North Korea has been in the news a lot lately, primarily as a punchline. Former basketball star Dennis Rodman’s bizarre trip to the world’s most isolated nation has prompted late-night talk show jokes and fairly racist Saturday Night Live sketches, all centered around the idea that Kim Jong-un is a joke and that North Korea is, in the end, hilarious.
Meanwhile, North Korea is threatening to resume its war against South Korea, the United States and the United Nations.
The Korean War was not ended by a peace treaty, but by a 1953 armistice. The armistice established the Demilitarized Zone between the two countries, and both sides pulled their troops back two kilometers from the line dividing the two states. Both nations maintain a strong force on the DMZ, as does the United States. While the armistice put into force a cease-fire, a technical state of war continues between North and South.
On Tuesday, North Korea threatened to nullify the armistice in response to continuing and increasing United Nations sanctions designed to end North Korea’s nuclear ambitions. †South Korea responded Wednesday by threatening its own military action if the North acts, with Gen.
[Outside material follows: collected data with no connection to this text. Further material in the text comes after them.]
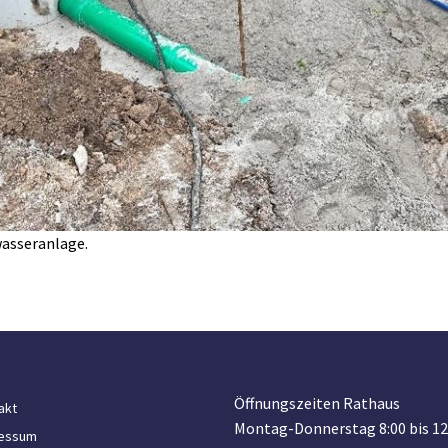
wasseranlage.
Öffnungszeiten Rathaus
akt
Montag-Donnerstag 8:00 bis 12
essum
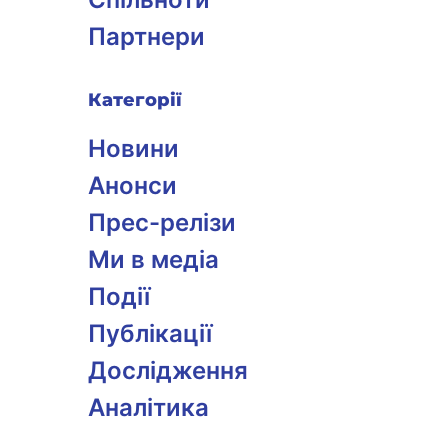
Партнери
Категорії
Новини
Анонси
Прес-релізи
Ми в медіа
Події
Публікації
Дослідження
Аналітика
Kim Yong-hyun threatening “strong and resolute retaliations” if provoked.
Escalating tensions between the two Koreas have reached an apex in the last ten years, and a look at the timeline shows exactly why.
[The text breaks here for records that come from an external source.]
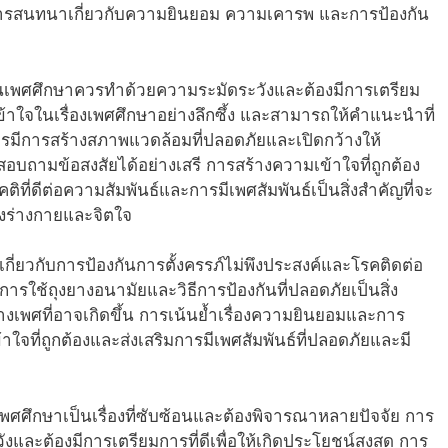
ารสนทนาเกี่ยวกับความยินยอม ความเคารพ และการป้องกัน
เพศศึกษาควรทำด้วยความระมัดระวังและต้องมีการเตรียม
เข้าใจในเรื่องเพศศึกษาอย่างลึกซึ้ง และสามารถให้คำแนะนำที่
รมีการสร้างสภาพแวดล้อมที่ปลอดภัยและเปิดกว้างให้
ถามข้อสงสัยได้อย่างเสรี การสร้างความเข้าใจที่ถูกต้อง
คติที่ดีต่อความสัมพันธ์และการมีเพศสัมพันธ์เป็นสิ่งสำคัญที่จะ
้งร่างกายและจิตใจ
้เกี่ยวกับการป้องกันการตั้งครรภ์ไม่พึงประสงค์และโรคติดต่อ
ารใช้ถุงยางอนามัยและวิธีการป้องกันที่ปลอดภัยเป็นสิ่ง
งเพศที่อาจเกิดขึ้น การเน้นย้ำเรื่องความยินยอมและการ
าใจที่ถูกต้องและส่งเสริมการมีเพศสัมพันธ์ที่ปลอดภัยและมี
ศศึกษาเป็นเรื่องที่ซับซ้อนและต้องพิจารณาหลายปัจจัย การ
งและต้องมีการเตรียมการที่ดีเพื่อให้เกิดประโยชน์สูงสุด การ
It’s easy to look at that timeline and conclude that North Korea is blustering now like they did in 2009, but the pressure on the DPRK is much more severe now. The United States has succeeded in convincing China to join in tougher UN sanctions, which further isolates Pyongyang; China has been the closest thing to an ally that the North has, and Chinese intervention unquestionably saved the North during the Korean War. If Pyongyang fears it is losing Beijing, it may move the North to conclude that it has nothing to lose by escalating tensions even further.
US Secretary of State John Kerry urged North Korea to instead calm the situation.
“It’s very easy for Kim Jong-eun to prove his good intent here also. Just don’t fire the next missile. Don’t have the next test. Just say you’re ready to talk,” said Kerry at a press conference.
Needless to say, nobody wants war to break out in the Korean Peninsula. Not America, which is trying to extricate itself from another war, and has little appetite for fighting a third war in ten years; not South Korea, which has built a thriving democratic society; not China, which really doesn’t want to get dragged back into a hot war against its largest trading partner, especially to defend the Kim family dynasty.
A war with North Korea would not be easy or quick, even if China sat it out; its military is the fourth-largest in the world in terms of size, trailing only China, the United States and India. †Even with America’s technological superiority, the sheer number of DPRK troops is overwhelming. And that’s not getting into the fact that North Korea has at least some nuclear capability — or that China may not want to fight a hot war with the US, but that the Middle Kingdom probably doesn’t want US troops stationed on its border, either.
Oh, and both China and the United States have far more than some nuclear capability — the two nations have huge nuclear arsenals mounted on intercontinental ballistic missiles.
A war in the Korean Peninsula would be destructive, horrific and potentially catastrophic, not just for North and South Korea, but for the world. For all the spectacle of Dennis Rodman and Kim Jong-un watching basketball, it’s important to remember that North Korea is not a joke — its threat to global stability is deadly serious.